En raison de leur avancée technologique et de leurs coûts, ces procédés ne sont pas encore déployés au stade industriel mais des perspectives de mise en application se dessinent. Une production à grande échelle est prévue à l’horizon 2020-2030.
 
Les biocarburants de troisième génération
La piste la plus prometteuse est la fabrication de biocarburants dits de troisième génération. Actuellement, les algues sont la matière la plus intéressante. Se développant par photosynthèse, elles accumulent des huiles et des sucres d’où l’on peut tirer des biocarburants avec de bons rendements. De plus, elles n’accaparent pas des terres destinées à la production agricole alimentaire. Un autre point intéressant est que leur culture nécessite un fort apport de gaz carbonique, ce qui permettrait de recycler les émanations de ce gaz issues des usines ou des centrales thermiques, par exemple. Comme pour les biocarburants de deuxième génération, le développement de cette méthode est freiné par sa technologie et par son coût. Produire un litre d’essence à l’échelle pilote coûte actuellement plus de 10 euros, estime un chercheur de l’Inra. Malgré tout, les algues constituent l’une des solutions futures les plus étudiées pour remplacer, peut être, le pétrole.
 
Un coup de frein aux biocarburants
Le 11 septembre 2013, l’Europe a finalement donné un coup de frein aux biocarburants.

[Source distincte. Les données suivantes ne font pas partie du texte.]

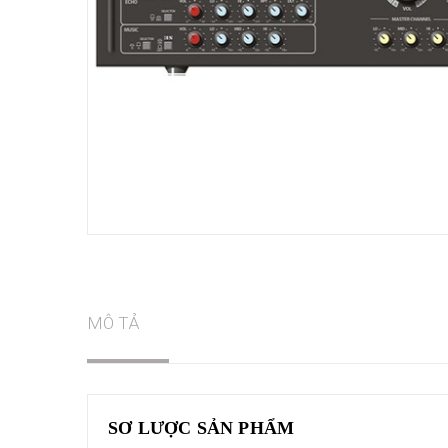
MÔ TẢ
SƠ LƯỢC SẢN PHẨM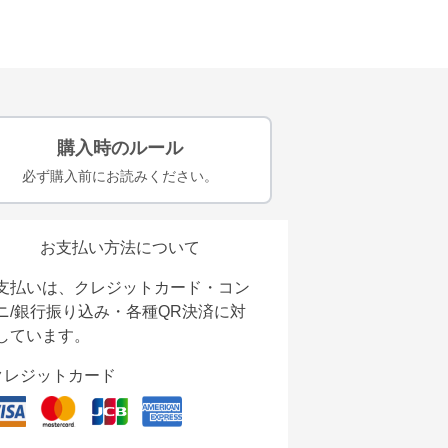
購入時のルール
必ず購入前にお読みください。
お支払い方法について
支払いは、クレジットカード・コン
ニ/銀行振り込み・各種QR決済に対
しています。
クレジットカード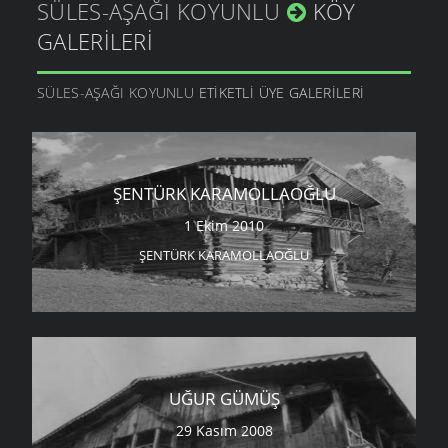
SÜLES-AŞAĞI KOYUNLU
KÖY
GALERILERI
SÜLES-AŞAĞI KOYUNLU
ETIKETLI ÜYE GALERILERI
ŞENTÜRK KARAMOLLAOĞLU
1 Ekim 2010
ŞENTÜRK KARAMOLLAOĞLU
UĞUR GÜMÜŞ
29 Kasım 2008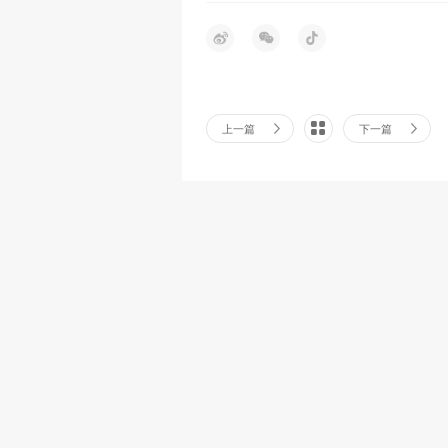
上一篇
下一篇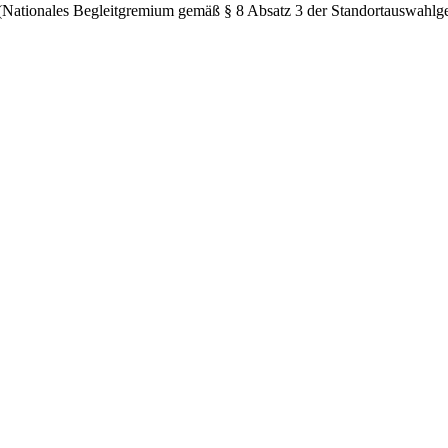
Nationales Begleitgremium gemäß § 8 Absatz 3 der Standortauswahl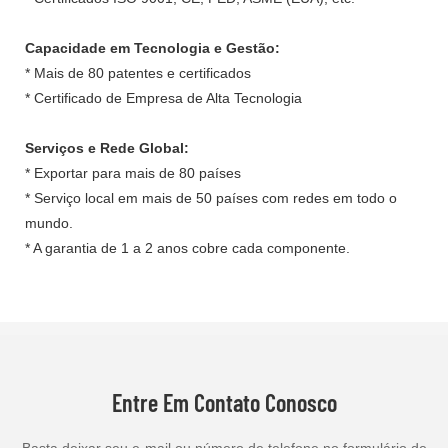
Capacidade em Tecnologia e Gestão:
* Mais de 80 patentes e certificados
* Certificado de Empresa de Alta Tecnologia
Serviços e Rede Global:
* Exportar para mais de 80 países
* Serviço local em mais de 50 países com redes em todo o
mundo.
* A garantia de 1 a 2 anos cobre cada componente.
Entre Em Contato Conosco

C’est ainsi que le Parlement européen s’est prononcé pour un plafonnement, pour ceux dits de première génération. Ils seront limités à 6 % de l’énergie finale consommée dans les transports d’ici 2020. Cette mesure a comme objectif de lutter contre le réchauffement climatique et de réduire l’impact négatif sur les productions alimentaires et sur la déforestation. Actuellement, le bilan environnemental de ces biocarburants est établi comme étant mauvais. Par exemple, le biodiesel est très loin de satisfaire aux critères de l’Union européenne, en termes d’émissions de gaz à effet de serre. De plus l’Institut International de Recherche sur les Politiques Alimentaires (IFPRI) a prouvé que pour le biodiesel tiré de l’huile de palme, de colza ou de soja, les émissions sont supérieures à celles du diesel d’origine fossile. Par contre, les députés européens favorisent l’accélération des nouvelles générations de produits, basés sur d’autres ressources, comme les déchets ou les algues, par exemple. Ces biocarburants dits avancés devront représenter 2,5 % de la consommation en 2020. En ce qui concerne la Suisse, le conseil national a adopté, le 15 octobre 2013, une loi introduisant des critères plus sévères pour les allégements fiscaux dont bénéficient les biocarburants. Ceci toujours dans l’optique de lutter contre les effets sociaux et environnementaux négatifs.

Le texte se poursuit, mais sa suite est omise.